Major Kamaljeet Singh Kalsi.

By Indiawest

The United States should change its policy to allow more Indian Americans to join the military without compromising on their religious beliefs and practices, the only three Sikh soldiers in the U.S. Army say.

Major Kamaljeet Singh Kalsi, Captain Tejdeep Singh Rattan and Corporal Simran Preet Singh Lamba are the only three Sikhs serving in the U.S. Army currently.
Having shattered stereotypes, the three have won awards and commendations for their service, including postings in Afghanistan.
They now want to see a change in federal policy that allows not just Sikhs but other Indian Americans to join the military and serve without having to compromise on their religious beliefs and practices.
“It is just a matter of time. This is an issue of diversity, if people of all colors and races can join the military so can Indians, so can Sardars, Sikhs, Hindus and Muslims,” Kalsi, an emergency medicine doctor, told PTI here.
The first turbaned American Sikh soldier in over 30 years, Kalsi received the Bronze Star Medal, the fourth-highest combat award for his meritorious services in Afghanistan in 2011.
He said diversity in the forces is key to make America stronger and a more beautiful country.
Lamba, who was recruited in 2010 for his special language skills in Hindi and Punjabi through the Military Accessions Vital to the National Interest program, said there is need for change in federal policy that will open the doors for not just Sikhs but Indian Americans to serve in the military.
“Sikhs are part of the country, they are Americans as everybody else here. We need support of everyone from the community and other Indians to change the overall policy,” he said, adding that once the Army opens its door, other branches of the military could also follow suit and recruit more immigrants from diverse backgrounds.

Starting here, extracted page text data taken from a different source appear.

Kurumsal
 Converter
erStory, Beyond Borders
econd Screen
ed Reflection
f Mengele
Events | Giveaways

Kalsi said he is privileged to be able to serve in the U.S. Army and looks forward to a future when his children and those of other immigrants and nationalities would be able serve “freely and proudly” for the country.

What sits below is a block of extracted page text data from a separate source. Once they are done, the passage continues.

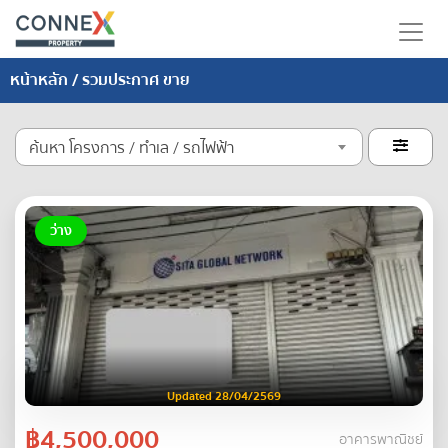
หน้าหลัก
/ รวมประกาศ ขาย
ค้นหา โครงการ / ทำเล / รถไฟฟ้า

ว่าง
Updated 28/04/2569
฿4,500,000
อาคารพาณิชย์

“This is my favorite turban, my camouflage turban, I take great pride in it. We don’t take that lightly,” Kalsi said as he touches his turban with a visible sense of pride.
“When Sikhs can serve proudly in nations like India, UK and Canada, there is no reason why we cannot serve here. I look forward to a future when not only my children but everyone’s children can serve freely and proudly for the country.”
Rattan said Indian parents in the United States prefer that their children take up lucrative, flourishing and comfortable professions and are not inclined to send them to join the forces.
Rattan, who began serving as an Army dentist at Fort Drum in May 2010, says he has shared his experiences of serving in the Army with other Indian families so that they encourage their children to look at the military as a career option.
Rattan was appointed Detachment Commander of U.S. Army Dental Activity at Fort Drum in July 2010. He has also served in Afghanistan and received an Army Commendation Medal and a NATO Medal for his service.
“I would like my son to be able to get what he wants,” Rattan, who was accepted into the military after applying four times, said.
The three however add that it pains them to see people from their community and other minorities being made targets of hate crimes and stressed the need for spreading awareness among people about the cultures and histories of immigrants.
Kalsi added that support from the President, Congress and military is required to “push back against the hate in a constructive way. Allowing Sikhs into the military, by supporting women into the military, by supporting people and minorities of all color and religions in the military will make a stronger military and will make us a stronger community.”